Opinion
No. 02 C 78
January 15, 2002
MEMORANDUM ORDER
Tony Brown ("Brown") has filed a Complaint of Employment Discrimination (using the form provided by this District Court's Clerk's Office for use by pro se litigants) against his ex-employer United Parcel Service ("UPS"), accompanying his Complaint with. an Application To Proceed Without Prepayment of Fees ("Application") and a Motion for Appointment of Counsel ("Motion"), also on forms provided by the Clerk's Office. For the reasons briefly stated here, both the Complaint and this action must be and are dismissed, so that the Application is denied and the Motion is denied as moot.
Based on what is set out in the Application, Brown qualifies for in forma pauperis treatment in financial terms. But his difficulty lies in the fact that he must also overcome the hurdle of non-frivolousness in the legal sense defined by Neitzke v. Williams, 490 U.S. 319, 325 (1989) and refined by Denton v. Hernandez, 504 U.S. 25, 32-33 (1992). And in this instance the Supreme Court's consistent jurisprudence, most recently last week's unanimous decision in Toyota Motor Mfg., Ky., Inc. v. Williams, No. 00-1089, 2002 WL 15402 (U.S. Jan. 8), bars his claim without any possibility of a cure.
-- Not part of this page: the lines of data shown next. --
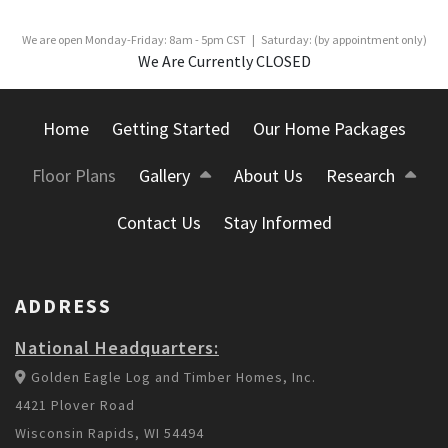
We are open Monday-Friday: 8am - 5pm CST | Saturday: (by appointment only)
We Are Currently CLOSED
Home
Getting Started
Our Home Packages
Floor Plans
Gallery
About Us
Research
Contact Us
Stay Informed
ADDRESS
National Headquarters:
Golden Eagle Log and Timber Homes, Inc.
4421 Plover Road
Wisconsin Rapids, WI 54494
Brown seeks to invoke the Americans with Disabilities Act ("ADA") on the premise that UPS fired him unfairly because of his having failed one of the drug tests that it administered in conjunction with the drug abuse program in which Brown had participated for an entire year. But that scenario simply does not fit within the scope of any ADA-protected situation under the teaching of Toyota and earlier Supreme Court decisions.
Accordingly, as stated at the outset, both Brown's Complaint and this action are dismissed. That in turn calls for denial of the Application, while the Motion is denied as moot, and this Court so orders.